Segment Start: Excerpted records
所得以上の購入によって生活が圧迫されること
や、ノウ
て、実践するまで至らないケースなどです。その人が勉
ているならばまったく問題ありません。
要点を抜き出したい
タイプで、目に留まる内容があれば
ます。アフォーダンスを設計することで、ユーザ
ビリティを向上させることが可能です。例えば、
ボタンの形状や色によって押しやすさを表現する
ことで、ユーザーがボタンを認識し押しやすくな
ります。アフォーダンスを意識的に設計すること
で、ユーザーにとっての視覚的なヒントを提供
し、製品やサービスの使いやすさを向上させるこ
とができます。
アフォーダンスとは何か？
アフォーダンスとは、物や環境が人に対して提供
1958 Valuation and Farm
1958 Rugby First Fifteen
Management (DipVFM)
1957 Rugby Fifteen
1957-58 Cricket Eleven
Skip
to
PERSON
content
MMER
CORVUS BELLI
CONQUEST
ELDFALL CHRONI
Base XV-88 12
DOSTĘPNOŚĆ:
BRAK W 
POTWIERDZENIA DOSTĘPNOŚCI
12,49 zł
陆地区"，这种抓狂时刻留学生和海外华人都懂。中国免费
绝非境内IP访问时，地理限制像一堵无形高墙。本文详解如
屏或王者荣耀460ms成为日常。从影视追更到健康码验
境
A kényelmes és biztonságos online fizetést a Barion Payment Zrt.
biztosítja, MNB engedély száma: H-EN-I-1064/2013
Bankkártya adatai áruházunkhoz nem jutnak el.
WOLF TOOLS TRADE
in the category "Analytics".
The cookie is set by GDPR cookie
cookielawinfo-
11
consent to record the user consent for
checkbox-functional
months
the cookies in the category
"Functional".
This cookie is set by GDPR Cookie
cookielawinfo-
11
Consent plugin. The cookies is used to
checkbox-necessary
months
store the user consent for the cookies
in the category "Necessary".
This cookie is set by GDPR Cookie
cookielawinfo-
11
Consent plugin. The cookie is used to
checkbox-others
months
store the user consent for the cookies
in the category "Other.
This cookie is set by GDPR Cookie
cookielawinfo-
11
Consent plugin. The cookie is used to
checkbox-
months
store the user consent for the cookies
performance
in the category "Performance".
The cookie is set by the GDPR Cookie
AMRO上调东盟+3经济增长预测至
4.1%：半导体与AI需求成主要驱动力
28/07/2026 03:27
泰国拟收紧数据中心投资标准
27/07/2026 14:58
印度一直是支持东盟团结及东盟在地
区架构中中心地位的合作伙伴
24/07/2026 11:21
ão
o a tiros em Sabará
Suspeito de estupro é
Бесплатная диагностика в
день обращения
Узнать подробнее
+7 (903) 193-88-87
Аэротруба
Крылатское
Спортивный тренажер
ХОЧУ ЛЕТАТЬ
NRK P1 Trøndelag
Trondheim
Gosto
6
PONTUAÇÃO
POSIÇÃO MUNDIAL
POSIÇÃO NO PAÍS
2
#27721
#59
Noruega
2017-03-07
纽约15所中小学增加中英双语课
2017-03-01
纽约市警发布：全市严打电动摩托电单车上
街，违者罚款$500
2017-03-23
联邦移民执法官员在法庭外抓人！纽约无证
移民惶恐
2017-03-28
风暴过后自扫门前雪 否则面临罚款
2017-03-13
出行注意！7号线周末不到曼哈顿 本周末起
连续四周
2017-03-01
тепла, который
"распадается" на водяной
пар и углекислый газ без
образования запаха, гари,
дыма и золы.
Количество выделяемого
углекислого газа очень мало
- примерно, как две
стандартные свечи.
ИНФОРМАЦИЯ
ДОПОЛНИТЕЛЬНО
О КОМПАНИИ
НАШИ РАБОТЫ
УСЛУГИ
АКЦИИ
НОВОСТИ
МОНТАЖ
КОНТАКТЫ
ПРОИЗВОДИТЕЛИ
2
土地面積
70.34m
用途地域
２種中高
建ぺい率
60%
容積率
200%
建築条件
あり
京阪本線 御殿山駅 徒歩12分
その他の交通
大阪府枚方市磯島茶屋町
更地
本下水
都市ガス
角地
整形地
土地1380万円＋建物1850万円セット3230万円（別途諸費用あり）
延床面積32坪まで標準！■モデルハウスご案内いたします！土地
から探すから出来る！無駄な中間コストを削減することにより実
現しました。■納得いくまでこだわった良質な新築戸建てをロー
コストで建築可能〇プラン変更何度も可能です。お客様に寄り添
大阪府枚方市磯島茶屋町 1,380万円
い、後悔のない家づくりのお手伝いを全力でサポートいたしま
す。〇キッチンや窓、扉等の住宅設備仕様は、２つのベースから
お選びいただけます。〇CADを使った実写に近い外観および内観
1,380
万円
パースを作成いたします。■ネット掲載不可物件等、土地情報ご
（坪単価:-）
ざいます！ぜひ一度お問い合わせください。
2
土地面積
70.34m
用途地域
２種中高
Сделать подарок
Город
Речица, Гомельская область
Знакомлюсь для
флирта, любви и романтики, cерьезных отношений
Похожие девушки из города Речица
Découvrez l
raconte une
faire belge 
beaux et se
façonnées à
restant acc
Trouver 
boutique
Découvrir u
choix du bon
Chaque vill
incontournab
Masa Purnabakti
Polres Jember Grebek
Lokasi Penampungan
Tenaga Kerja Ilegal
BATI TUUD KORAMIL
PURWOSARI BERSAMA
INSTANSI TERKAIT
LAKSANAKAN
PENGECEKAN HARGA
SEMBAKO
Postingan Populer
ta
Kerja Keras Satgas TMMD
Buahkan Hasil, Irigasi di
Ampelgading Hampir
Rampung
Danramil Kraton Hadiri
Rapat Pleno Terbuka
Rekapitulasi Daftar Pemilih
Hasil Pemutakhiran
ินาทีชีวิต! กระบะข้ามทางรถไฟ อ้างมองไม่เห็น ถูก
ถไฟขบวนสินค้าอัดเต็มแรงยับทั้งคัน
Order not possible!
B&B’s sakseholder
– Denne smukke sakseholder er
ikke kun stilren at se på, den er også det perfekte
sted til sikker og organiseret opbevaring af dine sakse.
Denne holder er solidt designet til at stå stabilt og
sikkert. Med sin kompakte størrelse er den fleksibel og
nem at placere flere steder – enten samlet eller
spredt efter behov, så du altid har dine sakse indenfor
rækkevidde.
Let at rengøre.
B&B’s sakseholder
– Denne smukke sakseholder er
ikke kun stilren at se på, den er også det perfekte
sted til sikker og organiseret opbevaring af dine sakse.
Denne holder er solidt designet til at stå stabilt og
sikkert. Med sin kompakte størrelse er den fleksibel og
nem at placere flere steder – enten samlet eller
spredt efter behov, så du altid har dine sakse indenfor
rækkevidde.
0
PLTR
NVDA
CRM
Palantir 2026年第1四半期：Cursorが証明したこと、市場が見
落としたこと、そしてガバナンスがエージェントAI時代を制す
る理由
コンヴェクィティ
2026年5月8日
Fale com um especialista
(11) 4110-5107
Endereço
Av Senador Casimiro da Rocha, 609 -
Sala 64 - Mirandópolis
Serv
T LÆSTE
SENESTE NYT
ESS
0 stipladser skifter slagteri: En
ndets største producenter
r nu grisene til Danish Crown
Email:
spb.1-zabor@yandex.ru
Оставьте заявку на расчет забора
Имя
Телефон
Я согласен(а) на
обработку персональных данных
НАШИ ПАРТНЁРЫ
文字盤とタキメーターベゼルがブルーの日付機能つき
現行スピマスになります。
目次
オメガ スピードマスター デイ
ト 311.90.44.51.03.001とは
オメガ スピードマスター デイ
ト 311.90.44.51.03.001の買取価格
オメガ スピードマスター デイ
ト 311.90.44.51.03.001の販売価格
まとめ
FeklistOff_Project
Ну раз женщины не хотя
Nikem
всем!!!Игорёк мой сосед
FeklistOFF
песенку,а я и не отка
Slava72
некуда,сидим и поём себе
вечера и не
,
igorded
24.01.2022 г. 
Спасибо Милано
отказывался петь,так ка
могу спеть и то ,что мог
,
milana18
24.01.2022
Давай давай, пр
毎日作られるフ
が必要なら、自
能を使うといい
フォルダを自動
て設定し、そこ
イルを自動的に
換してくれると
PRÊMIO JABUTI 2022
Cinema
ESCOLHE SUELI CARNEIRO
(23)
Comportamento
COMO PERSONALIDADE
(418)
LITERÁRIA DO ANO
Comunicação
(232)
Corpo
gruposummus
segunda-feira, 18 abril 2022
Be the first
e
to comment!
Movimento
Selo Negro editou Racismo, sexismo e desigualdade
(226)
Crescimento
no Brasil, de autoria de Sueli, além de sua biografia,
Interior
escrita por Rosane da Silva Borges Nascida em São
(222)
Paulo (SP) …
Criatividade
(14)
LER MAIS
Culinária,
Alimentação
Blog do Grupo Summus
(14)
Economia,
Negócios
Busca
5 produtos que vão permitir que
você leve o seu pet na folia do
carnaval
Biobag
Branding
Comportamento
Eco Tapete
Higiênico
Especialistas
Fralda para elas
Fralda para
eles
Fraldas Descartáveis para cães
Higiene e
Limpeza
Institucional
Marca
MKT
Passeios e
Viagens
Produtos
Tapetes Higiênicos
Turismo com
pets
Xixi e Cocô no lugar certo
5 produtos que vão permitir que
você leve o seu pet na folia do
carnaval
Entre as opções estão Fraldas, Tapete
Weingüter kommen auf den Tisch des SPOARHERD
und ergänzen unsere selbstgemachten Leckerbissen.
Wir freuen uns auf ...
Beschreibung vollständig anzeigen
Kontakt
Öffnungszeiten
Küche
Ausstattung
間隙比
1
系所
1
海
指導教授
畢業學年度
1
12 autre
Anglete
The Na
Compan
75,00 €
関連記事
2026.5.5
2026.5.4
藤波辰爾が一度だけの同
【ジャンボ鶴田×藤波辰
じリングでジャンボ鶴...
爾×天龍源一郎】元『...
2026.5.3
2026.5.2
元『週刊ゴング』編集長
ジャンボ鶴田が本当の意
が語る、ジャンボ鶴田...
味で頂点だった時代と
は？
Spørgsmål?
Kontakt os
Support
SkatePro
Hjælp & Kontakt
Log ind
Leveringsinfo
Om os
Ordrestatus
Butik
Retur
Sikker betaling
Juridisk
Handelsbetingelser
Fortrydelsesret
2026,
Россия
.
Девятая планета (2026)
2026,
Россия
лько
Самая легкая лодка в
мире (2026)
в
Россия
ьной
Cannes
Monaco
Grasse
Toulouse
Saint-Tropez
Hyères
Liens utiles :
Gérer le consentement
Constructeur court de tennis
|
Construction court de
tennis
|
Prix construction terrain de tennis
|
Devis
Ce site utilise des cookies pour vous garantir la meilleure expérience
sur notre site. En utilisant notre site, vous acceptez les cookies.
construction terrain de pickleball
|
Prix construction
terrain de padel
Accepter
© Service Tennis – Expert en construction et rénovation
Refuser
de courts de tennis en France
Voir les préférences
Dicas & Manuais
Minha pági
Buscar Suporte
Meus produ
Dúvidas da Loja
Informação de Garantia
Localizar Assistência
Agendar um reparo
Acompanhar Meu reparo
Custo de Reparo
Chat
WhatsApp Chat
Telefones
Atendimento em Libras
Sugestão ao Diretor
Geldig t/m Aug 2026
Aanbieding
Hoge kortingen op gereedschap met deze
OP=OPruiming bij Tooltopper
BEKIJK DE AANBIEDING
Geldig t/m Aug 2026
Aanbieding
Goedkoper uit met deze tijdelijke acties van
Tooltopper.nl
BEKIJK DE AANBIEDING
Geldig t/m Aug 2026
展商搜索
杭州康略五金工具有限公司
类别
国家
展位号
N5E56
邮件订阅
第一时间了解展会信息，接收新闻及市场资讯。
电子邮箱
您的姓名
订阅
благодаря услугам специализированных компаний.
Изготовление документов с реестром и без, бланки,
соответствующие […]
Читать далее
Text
Segment End: Excerpted records
The answer must consist of each line from the data that includes the string "Rugby".

Exercise response =
1958 Rugby First Fifteen
1957 Rugby Fifteen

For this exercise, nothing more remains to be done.